Justamente por isso diferentes grupos sociais historicamente estigmatizados


emergiram no campo dos museus e se apropriaram desse instrumento como um
importante mecanismo de empoderamento de suas identidades culturais e como
arma política de suas pautas sociais. Dito de outra forma, os processos de
musealização, nesse contexto, são resultado de um jogo social onde a conformação
de memórias coletivas é politizada, ou seja, são atreladas às demandas e lutas
sociais de grupos subalternizados, mas insurgentes.
A partir do poder dos museus, esses grupos buscam a valorização de suas
identidades e referências culturais, e o utilizam como arma política e estética contra
as opressões e injustiças sociais por que passam nos territórios onde vivem. É a
apropriação de uma instituição forjada e concebida para as elites
político-econômicas para a afirmação e legitimação de valores de grupos
subalternizados, nas fissuras possíveis dentro das relações de poder e disputas que
permeiam a conformação das memórias coletivas pelos museus.

[1] Graduado em Letras e especialista em Gestão de Políticas Públicas de Cultura pela Universidade
de Brasília. Mestre e doutorando em Sociologia pela Universidade Federal da Paraíba.É da carreira
de Especialista em Políticas Públicas e Gestão Governamental do Ministério da Economia. Membro
da Rede de Educadores em Museus da Paraíba-REM/PB. Pesquisador na Rede de Pesquisa e
(In)Formação em Museologia, Memória e Patrimônio (REDMus), da UFPB, e no Grupo de Pesquisa
Museologias Insurgentes en Nuestra América - MINA, da Universidade Lusófona de Humanidades e
Tecnologias.

[2] Muito do que aqui é explanado, por exemplo, baseia-se na minha pesquisa de mestrado
publicada pela editora da UFPB, com o título “Espaços que suscitam sonhos: Narrativas de memórias
e identidades no Museu Comunitário Vivo Olho do Tempo” (2017).

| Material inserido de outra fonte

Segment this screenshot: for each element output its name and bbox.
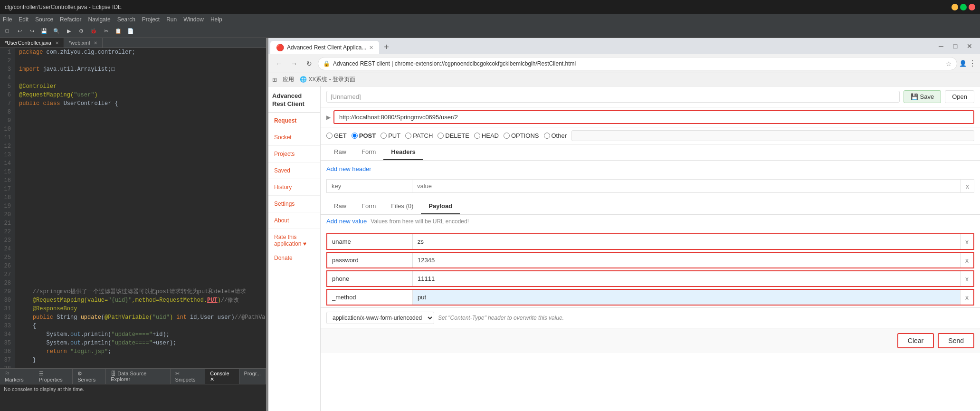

[3] CHAGAS, Mario de Souza. A imaginação museal: museu, memória e poder em Gustavo Barroso,
Gilberto Freyre e Darcy Ribeiro. Rio de Janeiro: MinC/Ibram, 2009.

[4] BERGER, Peter L. Perspectivas sociológicas: uma visão humanista. Petrópolis: Vozes, 2014.

[5] Inclusive aqui na Revista Museu, no texto que escrevi por conta do Dia Internacional dos Museus
em 2017, que trouxe como tema “Museus e histórias controversas: dizer o indizível nos museus”,
disponível em
https://www.revistamuseu.com.br/site/br/artigos/18-de-maio/18-maio-2017/2798-os-museus-e-as-voz
es-das-memorias-de-resistencia.html.